The fetch_hydstra_timeseries()
function wraps
get_variable_list()
and get_ts_traces()
, which
allows some extra functionality and smoother workflows but also
introduces some danger and sometimes inefficiency. Some argument names
have been changed compared to get_ts_traces()
(which uses
the Kisters names nearly verbatim) for more clarity and to move towards
a unified interface across the KiWIS and hydstra API styles.

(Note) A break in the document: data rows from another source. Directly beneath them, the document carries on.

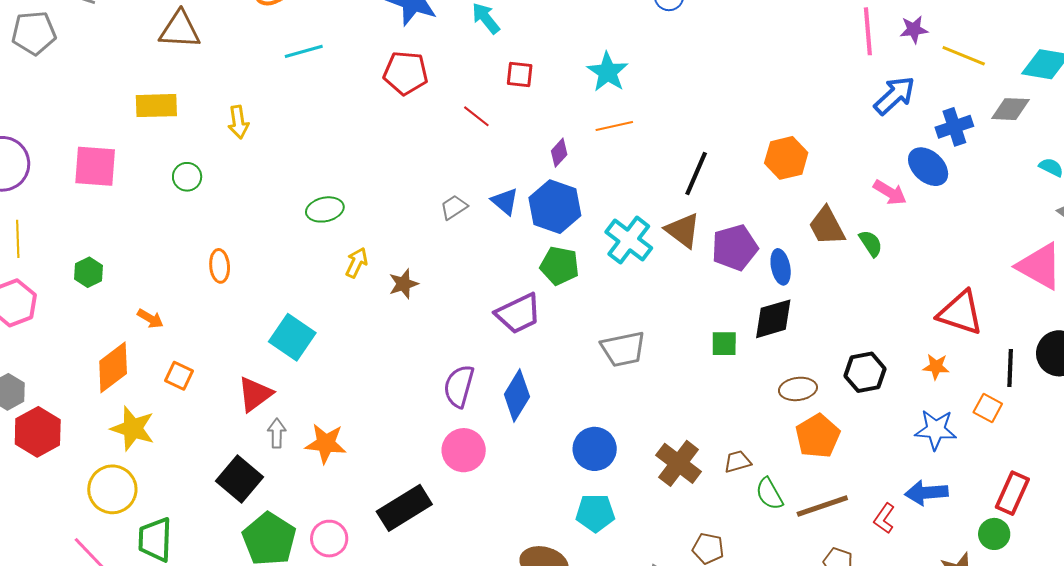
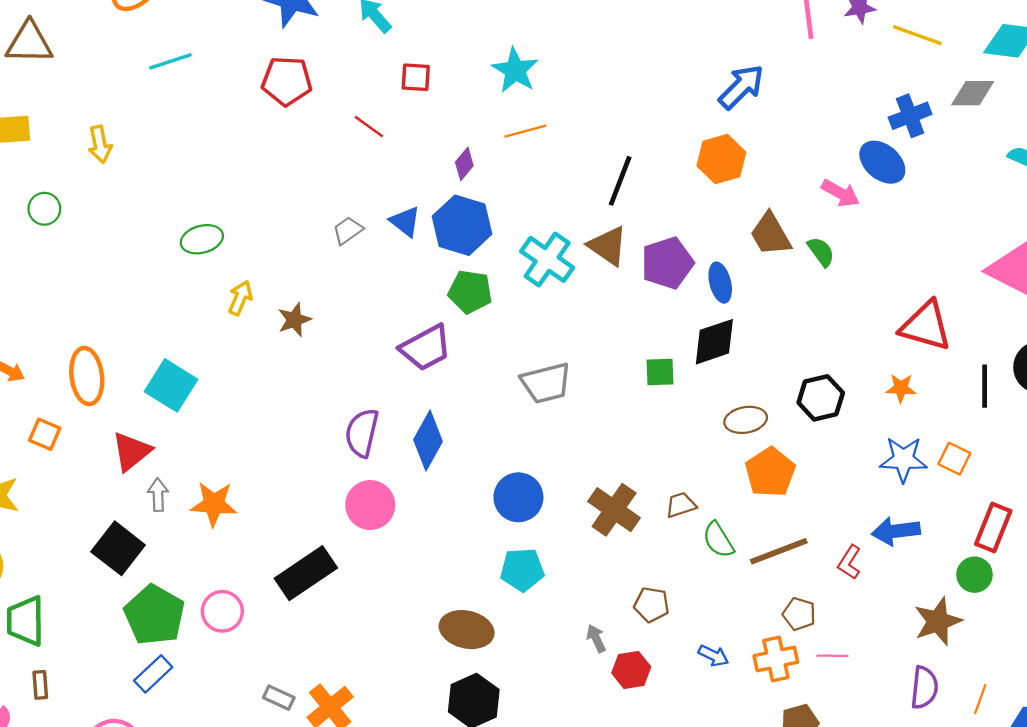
blue arrow: (894, 95) -> (741, 87), moved
orange ellipse: (220, 266) -> (87, 376), moved, size x1.5
orange square: (988, 408) -> (954, 459), moved

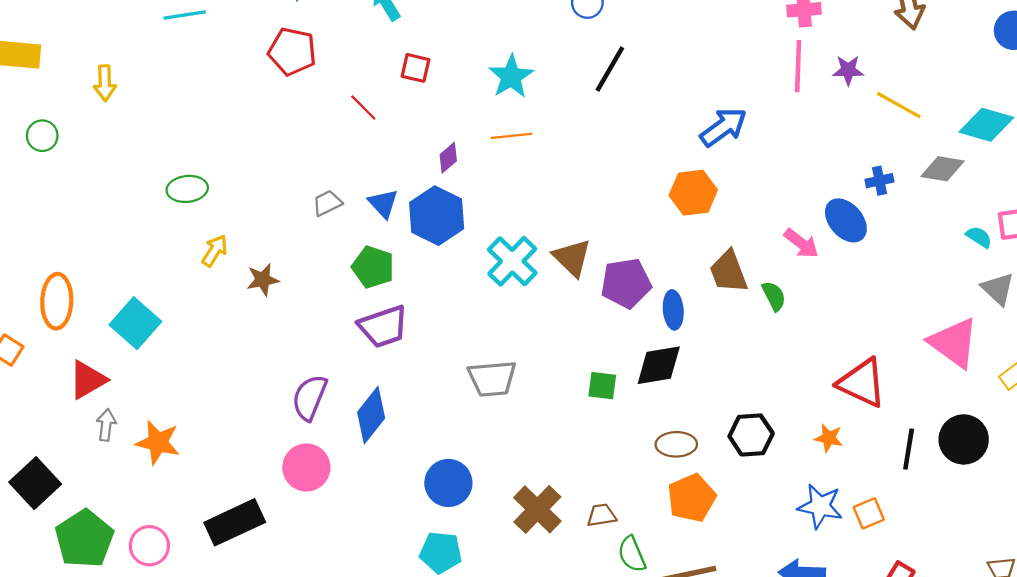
blue cross: (910, 116) -> (879, 181), size x0.7
black line: (620, 181) -> (610, 69), moved
green pentagon: (470, 292) -> (373, 267), moved
orange square: (954, 459) -> (869, 513), turned 32
black square: (118, 548) -> (35, 483), moved

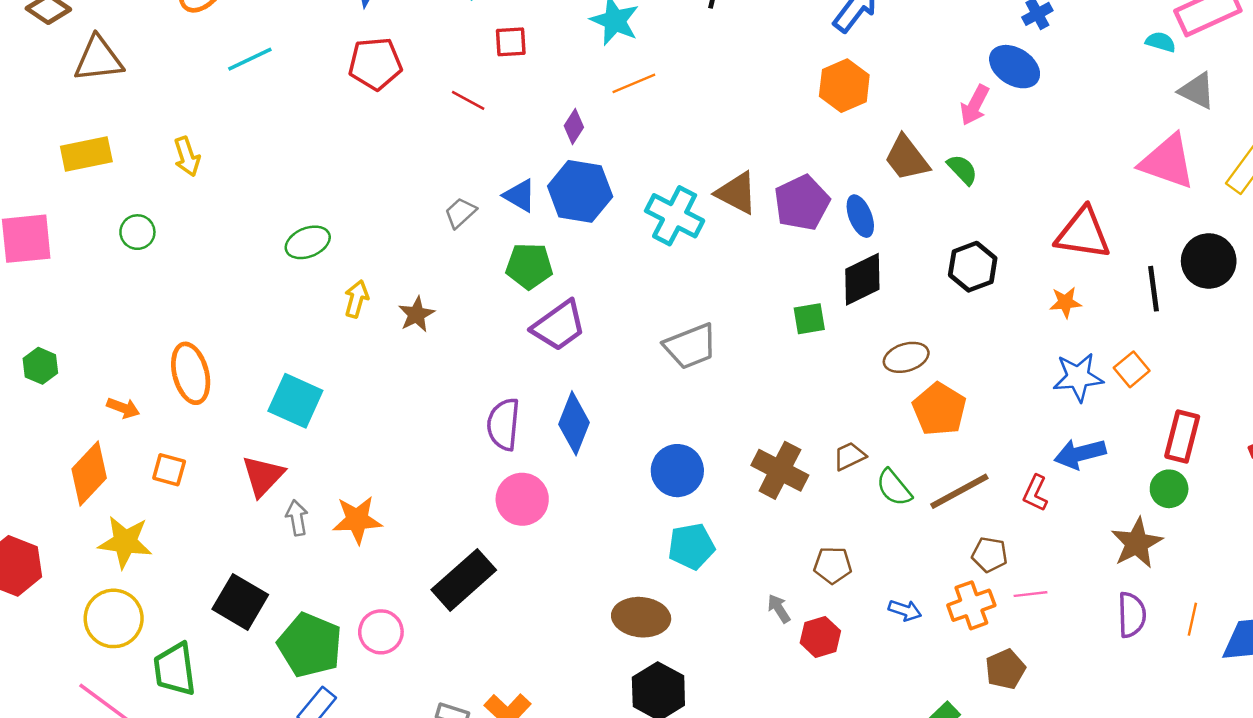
pink arrow: (801, 243) -> (975, 105), turned 96
orange ellipse: (57, 301) -> (191, 373), moved
black hexagon: (751, 435) -> (973, 267), moved

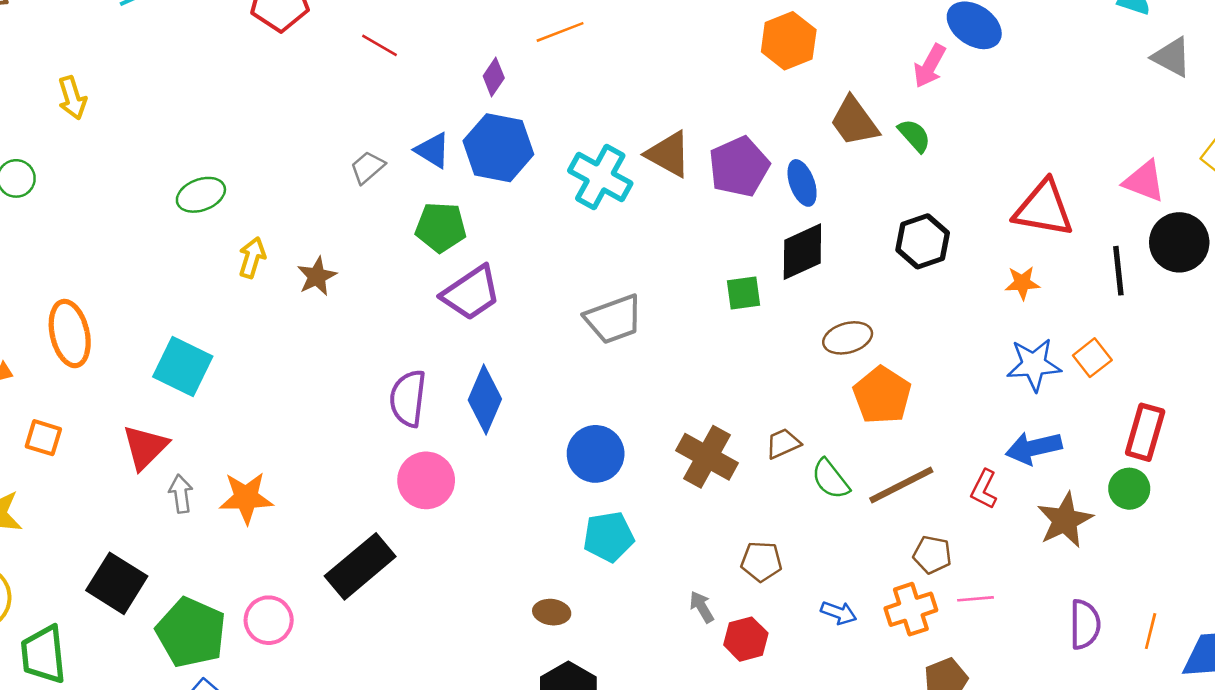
pink triangle: (1167, 162) -> (1144, 181), moved, size x0.7
brown star: (1137, 543) -> (1065, 520), moved
brown ellipse: (641, 617) -> (552, 612), size x0.6

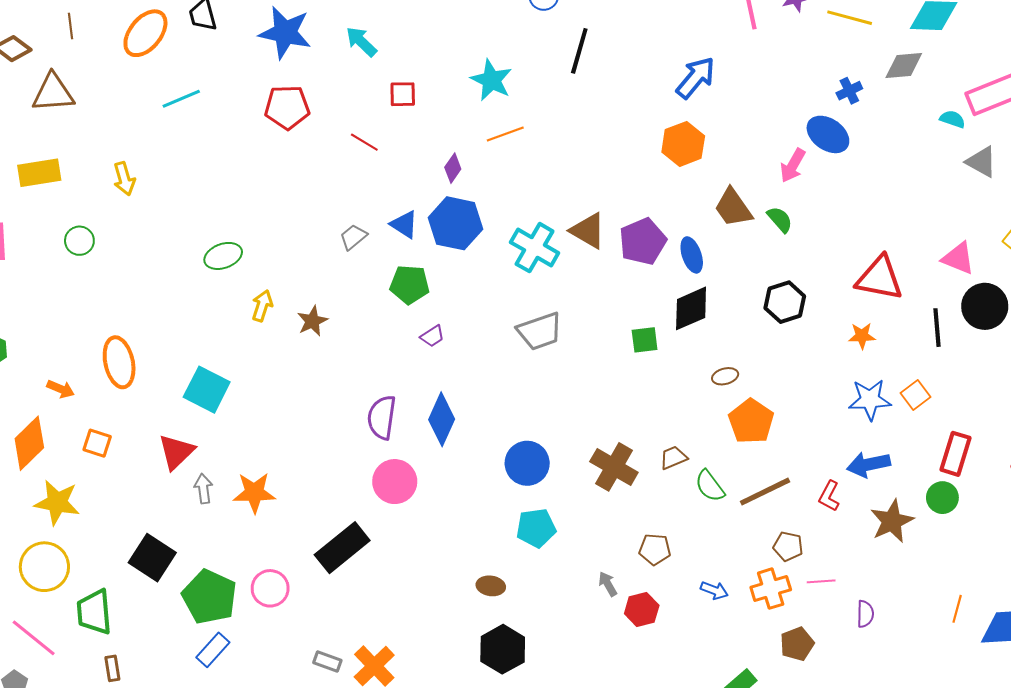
purple trapezoid: (471, 293) -> (432, 336), size x0.5
gray trapezoid: (614, 319) -> (540, 331), moved
brown ellipse: (848, 338) -> (725, 376), size x0.7
purple semicircle: (1085, 624) -> (865, 614), moved, size x0.7

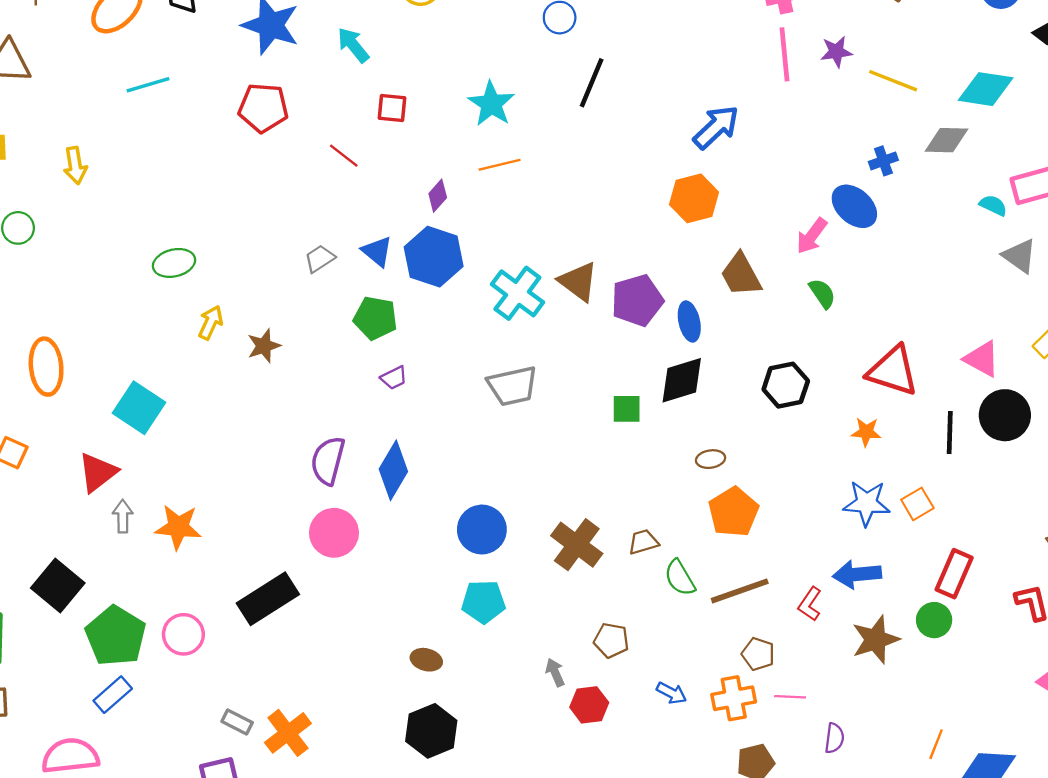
green semicircle: (780, 219) -> (822, 293), moved

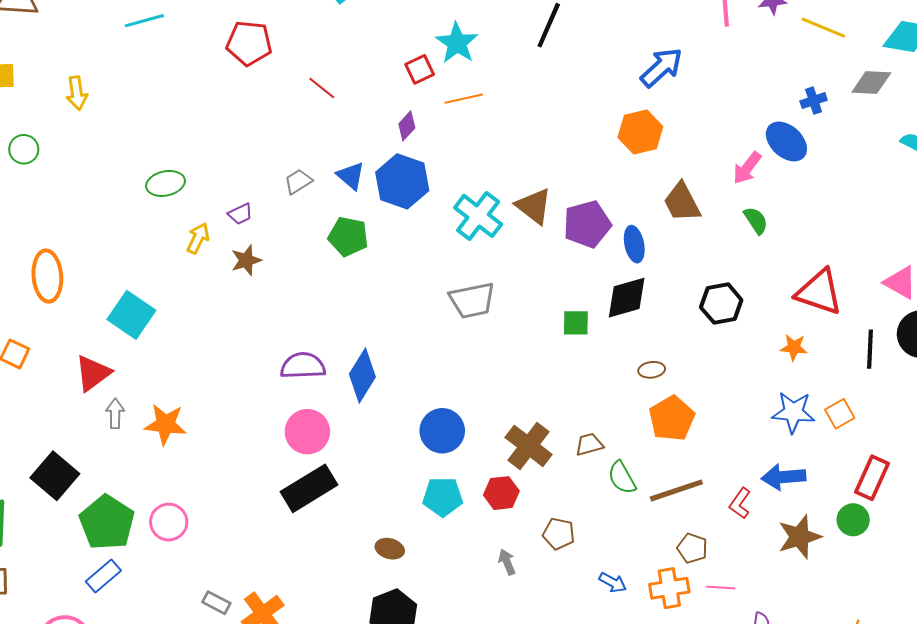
red square: (392, 108) -> (420, 69), moved, turned -32
purple trapezoid: (394, 378) -> (240, 214), moved
purple semicircle: (328, 461) -> (303, 366), turned 72
black rectangle: (268, 599) -> (309, 488), moved
red hexagon: (589, 705) -> (501, 493), moved

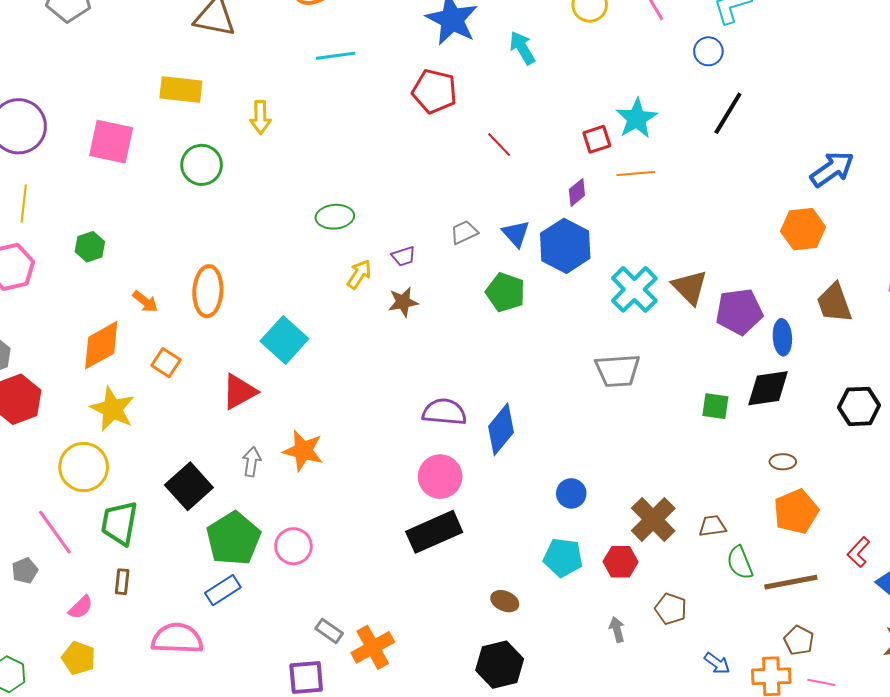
green circle: (24, 149) -> (202, 165), size x1.4
gray arrow: (115, 414) -> (252, 462), moved
blue circle: (442, 431) -> (571, 493), size x0.7
red L-shape: (740, 503) -> (858, 552), moved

This function allows requests for the full period of record by
passing 'all'
for the start_time
and
end_time
(or the earliest and latest possible dates,
respectively). The downside of this approach is that the calls to the
API are inefficient (each row is called separately), though this is also
necessarily the case if asking for the period of record manually for
gauges with different periods. It will be possible to do some inferences
and combinations here, but it has not been high priority.

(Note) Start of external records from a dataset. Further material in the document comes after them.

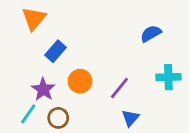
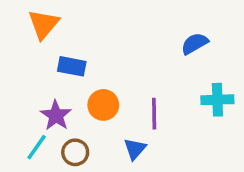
blue rectangle: (55, 51) -> (72, 66), turned 60
purple line: (119, 88) -> (154, 114), turned -40
blue triangle: (130, 118) -> (135, 149), moved

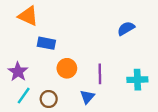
orange triangle: (44, 24) -> (28, 16), turned -45
cyan cross: (217, 100) -> (137, 80), moved
purple star: (56, 115) -> (18, 72), moved

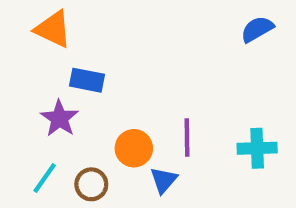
blue semicircle: (126, 28) -> (257, 29), moved
orange circle: (67, 68) -> (134, 148), moved
purple star: (18, 72) -> (59, 118), moved

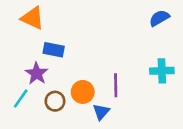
cyan cross: (257, 148) -> (162, 71), moved
cyan line: (45, 178) -> (21, 99), moved
brown circle: (91, 184) -> (55, 101), moved

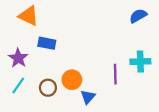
purple star: (37, 73) -> (18, 58), moved
purple line: (116, 85) -> (115, 74), moved

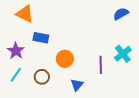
cyan cross: (140, 61) -> (123, 54), turned -36
orange circle: (72, 80) -> (65, 59), moved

This function is most useful when we want to pull the period of
record of the same variable for a set of gauges. For example, we might
want to pull discharge for the period of record, which we can do by
passing 'all'
to start_time
and
end_time
, yielding @ref(fig:discharge-period).
Period of record
I’ll use the same set of sites as in the core hydstra demonstration, chosen to capture a range of periods of records and available variables.
The Upper Steavenson (405328) only has flow
Barwon (233217) has many variables, but their start dates differ
Taggerty (405331) is no longer in operation- ran 2010-2013
Marysville golf course (405837) is only rainfall
barwon <- '233217'
steavenson <- '405328'
taggerty <- '405331'
golf <- '405837'
discharge_record <- fetch_hydstra_timeseries(portal = 'vic',
gauge = c(barwon, steavenson, taggerty),
var_list = '141',
start_time = 'all',
end_time = 'all',
timeunit = 'day',
statistic = 'mean')
#> Loading required package: foreach
#> Loading required package: future
discharge_record |>
ggplot(aes(x = time, y = value, color = site_short_name)) +
geom_line() +
facet_grid(site_short_name~., scales = 'free_y') +
labs(y = unique(discharge_record$variable_short_name))

Discharge for the period of record for three gauges.
Multiple data types
We can also pull data for all available variables by passing
'all'
to var_list
. DANGER: if
var_type = 'all'
, the same statistic will be applied to all
variables. Calling 'all'
for the
start_time
and 'end_time'
will give
each variable a different period of record if they differ; the times are
found from each row returned by get_variable_list().
For the sake of demonstration, we make the bad choice here of getting all the data, summarised in @tbl-all. This throws a warning because it’s a bad idea in general.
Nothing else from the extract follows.